As Strictly Come Dancing returns to our screens for a sixth series and the nights begin to draw in, broadcasters are vying for their share of those stay-at-home families whose Saturday evening spending has been cut by the credit crunch.
At the heart of the contest will be the familiar mainstays of the two talent shows. First, at 6.30pm, will be the BBC’s ballroom-dancing season debut, followed at 7.30pm by The X Factor on ITV, which already draws more than nine million viewers for each show.
Owing to the huge crossover in audiences between the two, the broadcasters are loath to go head to head in a competition that Strictly Come Dancing usually wins. Much will depend on the success of Merlin, the BBC’s big-budget series that begins a week today.
BBC executives hope that the 13-part drama, a retelling of the Camelot legend that imagines the teenage interaction of Merlin and Arthur, will outperform Robin Hood, which last year failed to match the performance of Doctor Who in the same slot.

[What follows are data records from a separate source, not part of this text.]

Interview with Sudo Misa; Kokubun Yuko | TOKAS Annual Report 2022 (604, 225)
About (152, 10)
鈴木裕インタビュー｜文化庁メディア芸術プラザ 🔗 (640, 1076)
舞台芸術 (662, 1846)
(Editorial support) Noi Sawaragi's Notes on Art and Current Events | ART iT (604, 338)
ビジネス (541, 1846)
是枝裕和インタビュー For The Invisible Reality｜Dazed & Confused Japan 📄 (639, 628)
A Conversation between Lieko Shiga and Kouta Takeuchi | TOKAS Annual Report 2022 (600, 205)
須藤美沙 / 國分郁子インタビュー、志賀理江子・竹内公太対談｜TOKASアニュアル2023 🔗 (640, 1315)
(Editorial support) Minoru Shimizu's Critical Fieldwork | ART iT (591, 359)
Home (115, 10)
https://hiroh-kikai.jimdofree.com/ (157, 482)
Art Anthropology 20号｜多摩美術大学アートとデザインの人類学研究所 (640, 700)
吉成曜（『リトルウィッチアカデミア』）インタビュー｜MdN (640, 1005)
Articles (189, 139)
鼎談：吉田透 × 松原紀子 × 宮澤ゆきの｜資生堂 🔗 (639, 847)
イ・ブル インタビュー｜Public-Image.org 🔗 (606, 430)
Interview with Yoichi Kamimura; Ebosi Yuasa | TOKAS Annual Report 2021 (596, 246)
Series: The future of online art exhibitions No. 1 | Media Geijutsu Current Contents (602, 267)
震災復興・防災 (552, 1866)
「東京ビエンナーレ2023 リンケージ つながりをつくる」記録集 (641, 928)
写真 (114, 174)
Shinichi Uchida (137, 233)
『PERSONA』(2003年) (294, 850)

Elaine Bedell, the BBC’s controller of entertainment commissioning, said: “There’s no question that there seems to be a rejuvenation in communal viewing. Both with us and ITV, people are sitting down together on Saturday nights desperate to watch the shows, because however many catch-up services there are, they know people will be talking about it the next day, and they want to be part of that.

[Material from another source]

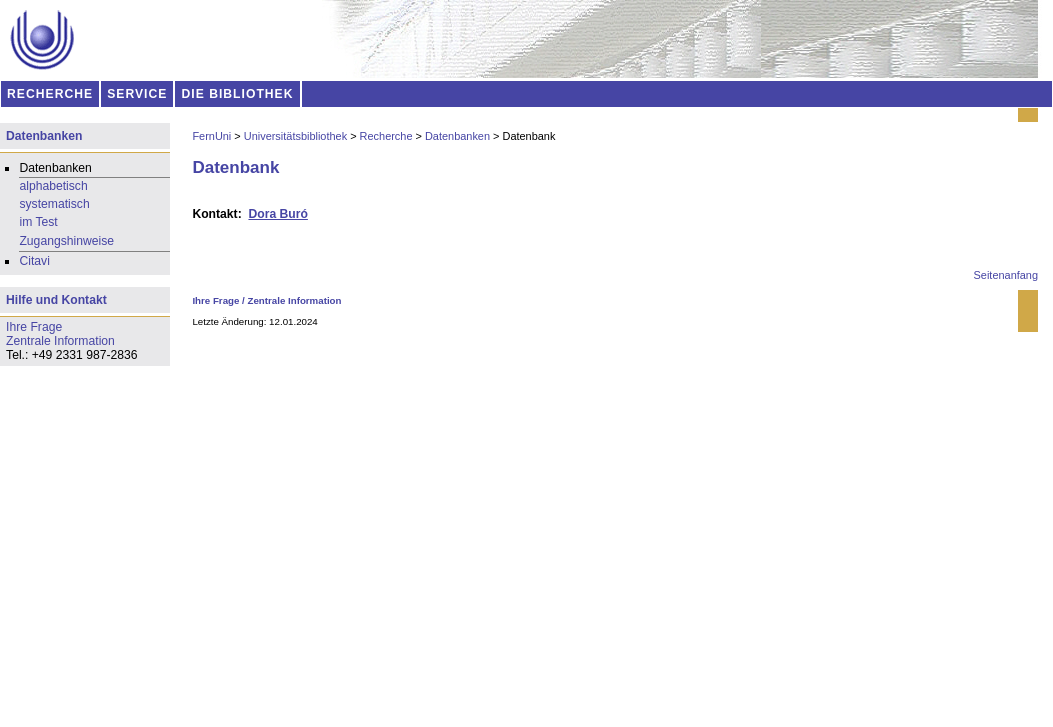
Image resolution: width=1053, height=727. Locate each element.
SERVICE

“There’s no question that people are tightening their belts. If we can provide a bit of extremely enjoyable escapism on Saturday nights then I hope that gives the viewers something to enjoy. I know that there are loads of families that want to watch both Strictly and X Factor. It’s a shame when they go head-to-head, but it’s inevitable sometimes. We don’t want too many arguments in households.”
Tonight’s first instalment of Strictly Come Dancing will introduce the 16 couples taking part, including Heather Small of M People, Rachel Stevens of S Club 7, Phil Daniels and John Sergeant. The show attracted more than 12 million viewers in last season’s live final.
Those switching to ITV afterwards will see Simon Cowell and his fellow judges travel to Cardiff to pick the best of the Welsh talent on offer for The X Factor’s boot-camp period. Last week’s edition attracted 9.02 million viewers.
Next Saturday Merlin will be broadcast at 7.30pm, in a direct challenge to The X Factor and the slot in which Robin Hood was heavily criticised. The new drama has high production values and a cast that includes Richard Wilson and John Hurt. Its one failing may be its fear factor: children at a preview screening on Thursday night could be heard telling their parents that they found it too scary.
Anna Home, the chief executive of the Children’s Film and Television Foundation and a former BBC head of programmes, said: “To a large extent these things go in cycles, but there is a feeling around the broadcasters that in this age of multichannel television, there needs to be a repository for programmes that the whole family can watch, and that is Saturday night.”